I beg to ask the Chief Secretary to the Lord Lieutenant of Ireland, with reference to recent disparaging suggestions as to the management of the Listowel Poor Law Union, whether he is aware that, at the close of the last financial year, on the 25th of March, 1894, the Guardians had to credit of their bank account £1,941 7s. 10d., and assets outstanding to the value of £4,000, and whether, at the date in question, all substantial debts of the Union had been discharged, including a sum of £500 due for seed rate by the Glinn Union, lately incorporated with Listowel; and that the Guardians have still kept to their credit a sum of over £1,000, although the sum of £690, balance of seed rate due by the Glin Union, has been withdrawn from their account by sealed order; and whether the increase of charge for indoor and outdoor relief is reasonably accounted for by a moderate improvement in the dietary, by pressure of poverty, owing to agricultural depression, by the number of evictions in the district, and by the effect of the emigration of young people upon the proportion of the aged in the Home population?

MR. J. MORLEY

The clerk of the Listowel Board of Guardians reports that on the 25th of March last the Guardians had a credit balance at bank of £1,941 7s. 10d., and that the total assets outstanding amounted to£1,883 11s. 10d.

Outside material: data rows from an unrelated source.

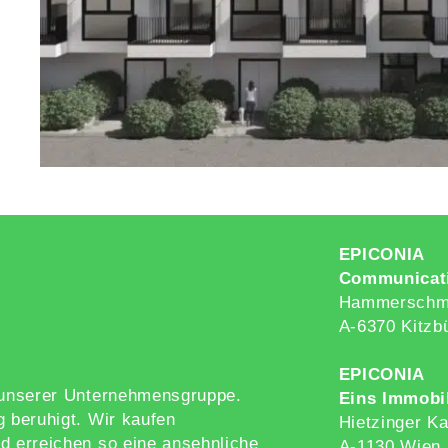
EPICONIA
Communicat
Hammerschmi
A-6370 Kitzb
EPICONIA
g unserer Unternehmensgruppe.
Eins Immobi
g beruhigt. Wir kaufen
Hietzinger Ka
d erreichen so eine ansehnliche
A-1130 Wien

At the close of the half-year to the 25th of March last, the outstanding seed rate amounted to £1,189 17s. 4d., nearly £1,000 of which were due by the divisions transferred from the late Glinn Union, but of which about one-half only is recoverable, and there being at that date £690 12s. 10d. due to the Board of Works, the outstanding seed rate cannot be considered an asset. A sum of £500 was paid to the Board of Works on the 20th of February on account of seed loan for the transferred electoral divisions, but all the substantial debts of the Union had not on March 25th last been discharged, there being due to Union officers, contractors, and others £740 which, if then paid, would reduce the credit balance to £1,200. After payment on the 30th of April of £690, balance of seed rate due by the Glinn Union, the Guardians had to their credit at bank £1,062, and at the present time the credit balance stands at £310. The dietary of the inmates of the workhouse has been improved of late years, and this to some extent has caused an increase of charge. No opinion is expressed as to the other causes alleged in the concluding paragraph.